De otro lado, en el desarrollo de las conductas de sus personajes, García-Valiño, dejándoles expresarse con una naturalidad que sin duda nos los aproxima, ha huido de cualquier psicologismo mecánico. Las conductas no son consecuencia de procesos más o menos obvios, elaborados por un autor omnisciente, puesto que las conocemos a través del punto de vista de ese extranjero que no acaba de comprenderlos del todo. A pesar de esa distancia los personajes no resultan desdibujados, y se puede decir que toda la novela presenta tipos vigorosos y convincentes: la dulce Betsabé, el astuto y traicionero David, Sara, la mujer del jefe de forajidos, la filistea Jael, Ajitofel, el copista de las crónicas de Urías, o los padres adoptivos de Urías. Incluso Yahvé tiene un eco perceptible como personaje de la trama, al ser sentido por Urías como una especie de ausencia rotunda, una carencia suya cuya función no es capaz de entender, pero que tiene tanta importancia en la vida de los israelitas.

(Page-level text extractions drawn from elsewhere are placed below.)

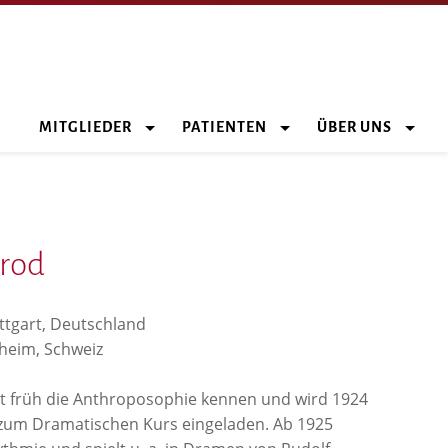
MITGLIEDER
PATIENTEN
ÜBER UNS
rod
uttgart, Deutschland
sheim, Schweiz
t früh die Anthroposophie kennen und wird 1924
 zum Dramatischen Kurs eingeladen. Ab 1925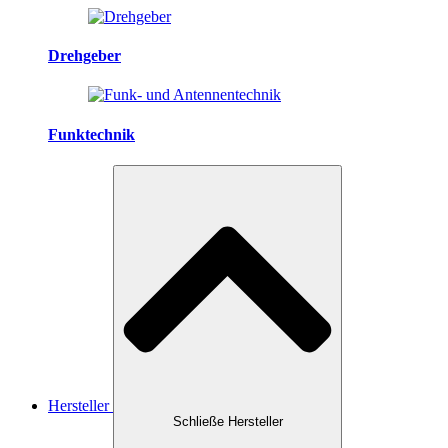
Drehgeber
Funktechnik
Hersteller
Schließe Hersteller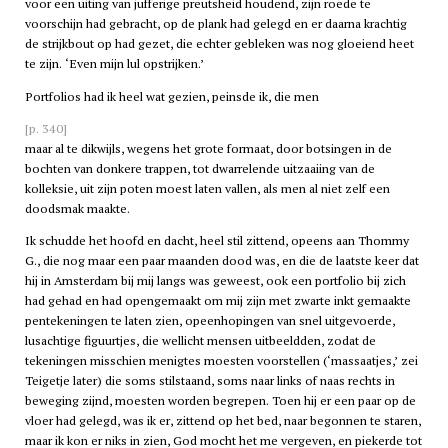
voor een uiting van jufferige preutsheid houdend, zijn roede te
voorschijn had gebracht, op de plank had gelegd en er daarna krachtig
de strijkbout op had gezet, die echter gebleken was nog gloeiend heet
te zijn. ‘Even mijn lul opstrijken.’
Portfolios had ik heel wat gezien, peinsde ik, die men
[p. 340]
maar al te dikwijls, wegens het grote formaat, door botsingen in de
bochten van donkere trappen, tot dwarrelende uitzaaiing van de
kolleksie, uit zijn poten moest laten vallen, als men al niet zelf een
doodsmak maakte.
Ik schudde het hoofd en dacht, heel stil zittend, opeens aan Thommy
G., die nog maar een paar maanden dood was, en die de laatste keer dat
hij in Amsterdam bij mij langs was geweest, ook een portfolio bij zich
had gehad en had opengemaakt om mij zijn met zwarte inkt gemaakte
pentekeningen te laten zien, opeenhopingen van snel uitgevoerde,
lusachtige figuurtjes, die wellicht mensen uitbeeldden, zodat de
tekeningen misschien menigtes moesten voorstellen (‘massaatjes,’ zei
Teigetje later) die soms stilstaand, soms naar links of naas rechts in
beweging zijnd, moesten worden begrepen. Toen hij er een paar op de
vloer had gelegd, was ik er, zittend op het bed, naar begonnen te staren,
maar ik kon er niks in zien, God mocht het me vergeven, en piekerde tot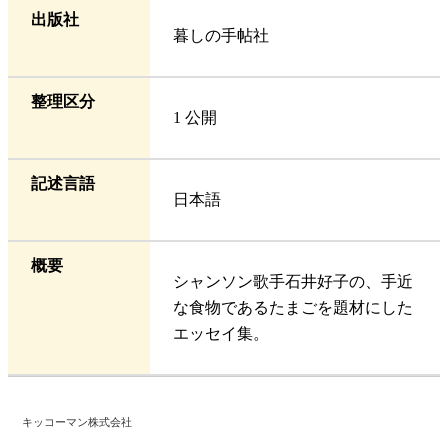
出版社
暮しの手帖社
整理区分
1 公開
記述言語
日本語
概要
シャンソン歌手石井好子の、手近
な食物であるたまごを題材にした
エッセイ集。
キッコーマン株式会社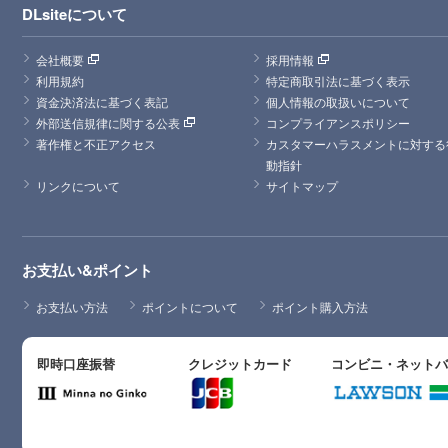
DLsiteについて
会社概要
採用情報
利用規約
特定商取引法に基づく表示
資金決済法に基づく表記
個人情報の取扱いについて
外部送信規律に関する公表
コンプライアンスポリシー
著作権と不正アクセス
カスタマーハラスメントに対する
動指針
リンクについて
サイトマップ
お支払い&ポイント
お支払い方法
ポイントについて
ポイント購入方法
即時口座振替
クレジットカード
コンビニ・ネット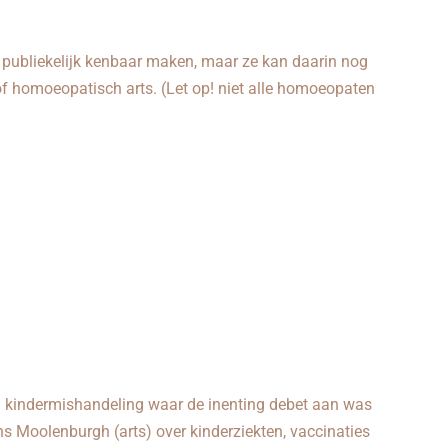
publiekelijk kenbaar maken, maar ze kan daarin nog
f homoeopatisch arts. (Let op! niet alle homoeopaten
n kindermishandeling waar de inenting debet aan was
ns Moolenburgh (arts) over kinderziekten, vaccinaties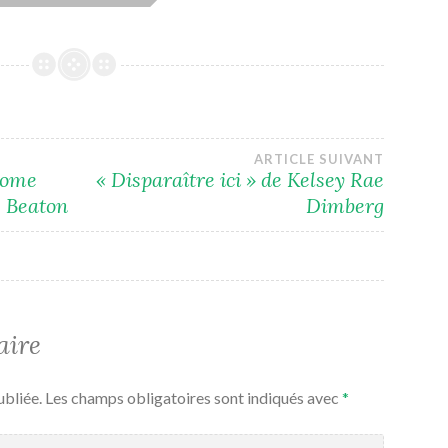
ARTICLE SUIVANT
(tome
« Disparaître ici » de Kelsey Rae
. Beaton
Dimberg
aire
ubliée.
Les champs obligatoires sont indiqués avec
*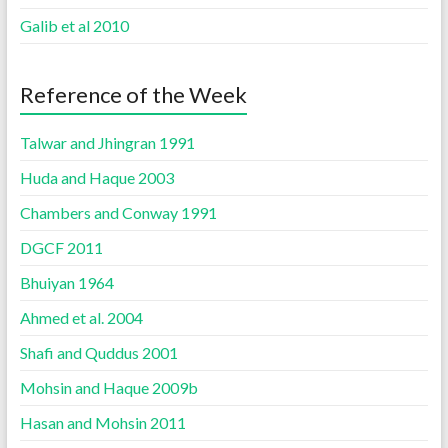
Galib et al 2010
Reference of the Week
Talwar and Jhingran 1991
Huda and Haque 2003
Chambers and Conway 1991
DGCF 2011
Bhuiyan 1964
Ahmed et al. 2004
Shafi and Quddus 2001
Mohsin and Haque 2009b
Hasan and Mohsin 2011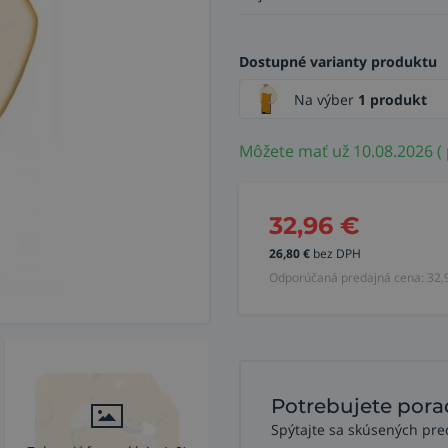
Dostupné varianty produktu
Na výber
1 produkt
Môžete mať už 10.08.2026 (
32,96
€
26,80
€
bez DPH
Odporúčaná predajná cena:
32,
Potrebujete pora
Spýtajte sa skúsených pre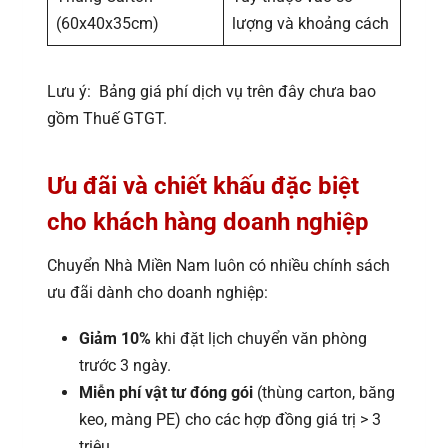
(60x40x35cm)
lượng và khoảng cách
Lưu ý: Bảng giá phí dịch vụ trên đây chưa bao
gồm Thuế GTGT.
Ưu đãi và chiết khấu đặc biệt
cho khách hàng doanh nghiệp
Chuyển Nhà Miền Nam luôn có nhiều chính sách
ưu đãi dành cho doanh nghiệp:
Giảm 10%
khi đặt lịch chuyển văn phòng
trước 3 ngày.
Miễn phí vật tư đóng gói
(thùng carton, băng
keo, màng PE) cho các hợp đồng giá trị > 3
triệu.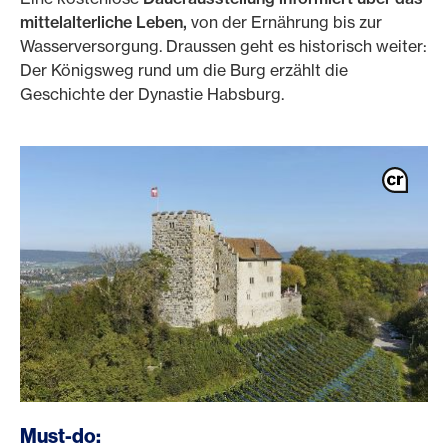
mittelalterliche Leben,
von der Ernährung bis zur
Wasserversorgung. Draussen geht es historisch weiter:
Der Königsweg rund um die Burg erzählt die
Geschichte der Dynastie Habsburg.
Must-do: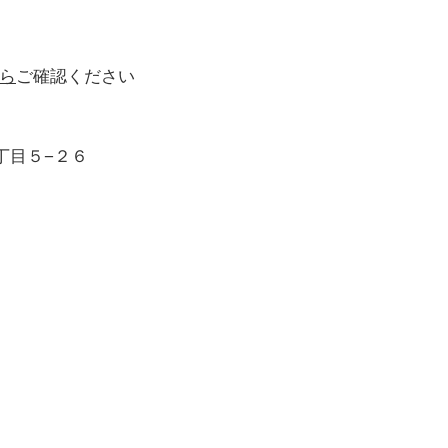
ら
ご確認ください
丁目５−２６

Por último, la estructura de la novela, aparentemente lineal, se hace compleja a partir del momento en que Ajitofel comienza a copiar las crónicas de la guerra entre Saúl y David, iniciando así, nada menos, la redacción de la propia Biblia. El testimonio de Urías se va convirtiendo con fluidez en la crónica escrita de los sucesos que narra, dándole al relato dinamismo, pero también una factura y un sentido peculiar.

La capacidad de recreación mítica es tal, que el texto asume sin demasiadas estridencias algunos anacronismos en que se ha empeñado el autor, como adornar el paisaje con cactus y chumberas, o aludir a las patatas y a los canguros, o evocar jardines donde florecen las rosas y otras plantas difíciles de imaginar en Israel, en el auténtico espacio temporal que evoca el libro. Pero aunque pudieran haberse evitado tales anacronismos, su presencia no sólo no perjudica el tono general de la novela, sino que la separa aún más de ese género, el histórico, que parece tener en la certeza de los ambientes el único elemento fundamental.